I've also got some exciting news to share—the POC(
https://github.com/apache/polaris/pull/1128) passed all our tests! This is
a big first step forward in our journey towards clearly separating entities
within Polaris.
Here's what's great about this:
1. *100% Compatible with the current persistence layer: *Everything
still works seamlessly, even with the remote metastore manager. Different
database implementations can freely organize entities or methods in ways
that make sense for them. For example, we can still have common logic for
resolving multiple types of entities.
2. *Easy Evolution:* It's now much easier to add and evolve entities.
This recent improvement helps eliminate those unnecessary coupling like
tasks and tableLike.
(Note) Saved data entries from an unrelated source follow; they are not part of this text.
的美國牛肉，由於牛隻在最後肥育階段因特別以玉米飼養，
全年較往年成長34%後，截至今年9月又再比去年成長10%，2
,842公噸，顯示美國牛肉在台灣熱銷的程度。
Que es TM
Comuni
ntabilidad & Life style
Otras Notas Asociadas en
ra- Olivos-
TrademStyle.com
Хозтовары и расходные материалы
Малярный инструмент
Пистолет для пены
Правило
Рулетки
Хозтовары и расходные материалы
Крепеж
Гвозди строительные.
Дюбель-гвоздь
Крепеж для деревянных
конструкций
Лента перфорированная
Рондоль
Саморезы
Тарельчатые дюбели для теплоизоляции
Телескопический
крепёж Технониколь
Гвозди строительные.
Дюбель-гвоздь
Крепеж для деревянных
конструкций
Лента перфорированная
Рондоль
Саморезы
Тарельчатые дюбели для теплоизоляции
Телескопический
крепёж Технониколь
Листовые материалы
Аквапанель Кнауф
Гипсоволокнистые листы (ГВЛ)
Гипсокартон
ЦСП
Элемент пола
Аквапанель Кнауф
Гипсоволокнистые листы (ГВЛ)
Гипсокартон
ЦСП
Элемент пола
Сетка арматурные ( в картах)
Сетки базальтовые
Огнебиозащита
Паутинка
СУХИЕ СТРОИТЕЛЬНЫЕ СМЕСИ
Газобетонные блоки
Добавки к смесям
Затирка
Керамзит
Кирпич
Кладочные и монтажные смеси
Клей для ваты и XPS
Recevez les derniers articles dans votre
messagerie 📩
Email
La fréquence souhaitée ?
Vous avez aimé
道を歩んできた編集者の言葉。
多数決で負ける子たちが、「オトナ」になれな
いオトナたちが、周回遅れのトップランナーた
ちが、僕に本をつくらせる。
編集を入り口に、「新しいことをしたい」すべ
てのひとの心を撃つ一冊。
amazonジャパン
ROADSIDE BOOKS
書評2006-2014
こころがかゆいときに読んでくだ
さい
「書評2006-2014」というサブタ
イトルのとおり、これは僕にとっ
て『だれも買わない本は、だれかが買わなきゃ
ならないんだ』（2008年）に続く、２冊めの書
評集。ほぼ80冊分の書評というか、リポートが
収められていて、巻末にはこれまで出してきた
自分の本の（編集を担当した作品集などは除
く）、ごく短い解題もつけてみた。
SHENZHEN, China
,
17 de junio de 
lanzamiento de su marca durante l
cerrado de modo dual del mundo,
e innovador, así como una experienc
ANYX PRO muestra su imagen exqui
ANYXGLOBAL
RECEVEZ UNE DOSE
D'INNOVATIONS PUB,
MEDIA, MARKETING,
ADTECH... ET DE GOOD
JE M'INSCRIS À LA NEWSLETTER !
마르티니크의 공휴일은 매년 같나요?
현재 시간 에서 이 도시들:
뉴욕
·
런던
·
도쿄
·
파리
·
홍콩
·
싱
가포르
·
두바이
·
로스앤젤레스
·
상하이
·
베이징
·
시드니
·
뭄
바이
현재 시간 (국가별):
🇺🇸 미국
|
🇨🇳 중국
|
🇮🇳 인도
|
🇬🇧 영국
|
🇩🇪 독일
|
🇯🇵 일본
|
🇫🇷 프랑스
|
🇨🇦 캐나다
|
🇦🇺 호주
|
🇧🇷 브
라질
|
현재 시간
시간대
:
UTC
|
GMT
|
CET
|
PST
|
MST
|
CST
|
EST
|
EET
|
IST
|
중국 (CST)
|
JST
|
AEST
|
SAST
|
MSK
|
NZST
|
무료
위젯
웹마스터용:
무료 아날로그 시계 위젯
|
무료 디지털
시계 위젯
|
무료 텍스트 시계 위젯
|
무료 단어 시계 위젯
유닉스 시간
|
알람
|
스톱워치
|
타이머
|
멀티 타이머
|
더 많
They are essentially different entities, but methods
like createMultipleEntities linked them together. This progress moves us
closer to our goal of fully separated entities.
3. *Next Steps:* We can start refactoring our business logic to leverage
individual DAO objects directly. Thanks to these recent changes, that task
should be straightforward. Another thing is to make return results
type-specific so that the persistence objects are completely separated from
the business objects. Most of the entity result should be easier to
refactor, with just one or two methods (like loadEntitiesChangeTracking)
needs a bit more work.
Please take a look at POC, let me know what you think.
Yufei
On Thu, Mar 6, 2025 at 10:31 AM Eric Maynard <eric.w.mayn...@gmail.com>
wrote:
I see the wisdom in Dennis's comments on encapsulation as it relates to
PolarisBaseEntity & inheritance, but I think we need to really examine what
a Principal and Table have in common. If there's really nothing shared,
then JB is right that we should carefully consider the need for
PolarisBaseEntity.
To me, it seems that the only similarity is that these entities "are
persisted" -- that is, they go into the metastore, the cache, and so on. I
would posit that they may not even be persisted in the same way. My
metastore implementation may choose to store tables in one DB and
principals in another. Or principals are stored in one tuple while tables
are stored across many.
Having a shared type and forcing the metastore APIs to strictly interact
with that type implies (if not enforces) a homogeneity that I'm not sure is
desirable.
--EM
--
Robert Stupp
@snazy